Nach jener bedeutungsvollen Zeit des Kirchenjahres, die mit Ostern als
Mittelpunkt die Zeitspanne von drei Monaten umfaßt – zuerst die vierzigtägige
Fastenzeit, dann die fünfzig Tage Osterzeit –, läßt uns die Liturgie drei
Hochfeste feiern, die eher »synthetischen« Charakter haben: den
Dreifaltigkeitssonntag, dann das Fronleichnamsfest und schließlich das
Hochfest vom Heiligsten Herzen Jesu. Was ist die eigentliche Bedeutung des
heutigen Festes des Leibes und Blutes Christi?
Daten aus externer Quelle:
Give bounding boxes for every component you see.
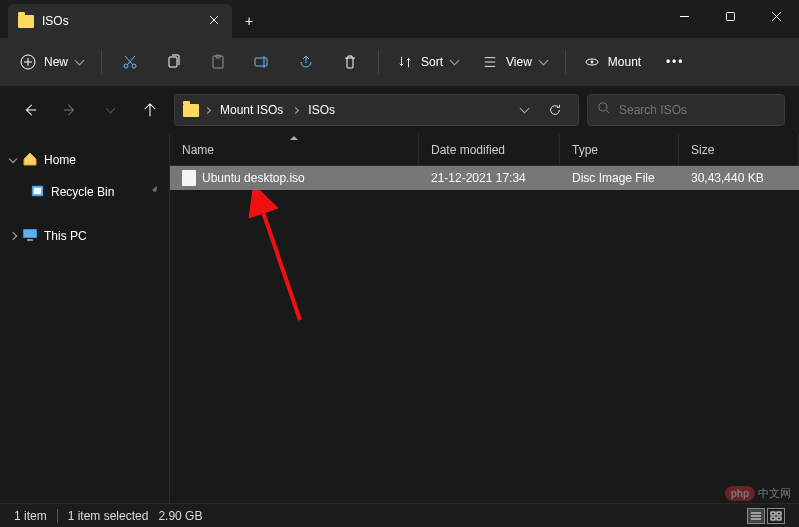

Das sagt uns die Feier selbst,
die wir hier gerade begehen, im Vollzug ihrer grundlegenden Gesten: Zuerst haben
wir uns um den Altar des Herrn versammelt, um gemeinsam in seiner Gegenwart
zu verweilen; als zweites wird die Prozession stattfinden, also das Gehen
mit dem Herrn; und schließlich das Niederknien vor dem Herrn, die
Anbetung, die schon in der Messe beginnt und die ganze Prozession begleitet,
ihren Höhepunkt aber im abschließenden eucharistischen Segen findet, wenn wir
alle niederknien werden vor ihm, der sich zu uns herabgebeugt und sein Leben für
uns hingegeben hat. Verweilen wir kurz bei diesen drei Haltungen, damit sie
tatsächlich Ausdruck unseres Glaubens und unseres Lebens sind.
Der erste Akt ist also das Sich-Versammeln in der Gegenwart des Herrn.
Es ist das, was man in früheren Zeiten »statio« nannte. Stellen wir uns
für einen Augenblick vor, daß es in ganz Rom nur diesen einzigen Altar gebe und
daß alle Christen der Stadt eingeladen seien, sich hier zu versammeln, um den
gestorbenen und auferstandenen Heiland zu feiern. Das gibt uns eine Vorstellung
davon, was in den Anfangszeiten in Rom und in anderen Städten, wohin die
Botschaft des Evangeliums gelangte, die Eucharistiefeier gewesen ist: In jeder
Ortskirche gab es nur einen Bischof, und um ihn, um die von ihm gefeierte
Eucharistie schloß sich die Gemeinde zusammen, eine einzige Gemeinde, weil es
ein gesegneter Kelch und ein gebrochenes Brot war, wie wir in der zweiten Lesung
aus den Worten des Apostels Paulus gehört haben (vgl. 1 Kor 10,16–17). Da
fällt einem jenes andere berühmte Wort des Paulus ein: »Es gibt nicht mehr Juden
und Griechen, nicht Sklaven und Freie, nicht Mann und Frau; denn ihr alle seid
›einer‹ in Christus Jesus« (Gal 3,28). »Ihr alle seid einer!« In diesen
Worten vernimmt man die Wahrheit und Kraft der christlichen Revolution, der
tiefsten Revolution der Menschheitsgeschichte, die eben um die Eucharistie herum
erfahrbar wird: Hier versammeln sich in der Gegenwart des Herrn Menschen
unterschiedlichen Alters, Geschlechts, sozialen Standes und unterschiedlicher
politischer Auffassungen. Die Eucharistie kann niemals etwas rein Privates sein
oder für Menschen vorbehalten, die aus gefühlsmäßiger Nähe oder Freundschaft
zueinandergefunden haben. Die Eucharistie ist ein öffentlicher Kult, der nichts
Esoterisches oder Exklusives an sich hat. Auch wir hier haben uns heute abend
nicht ausgesucht, mit wem wir zusammentreffen wollen, wir sind gekommen und
stehen miteinander hier, zusammengeführt durch den Glauben und gerufen, durch
das Teilen des einen Brotes, das Christus ist, zu einem einzigen Leib zu werden.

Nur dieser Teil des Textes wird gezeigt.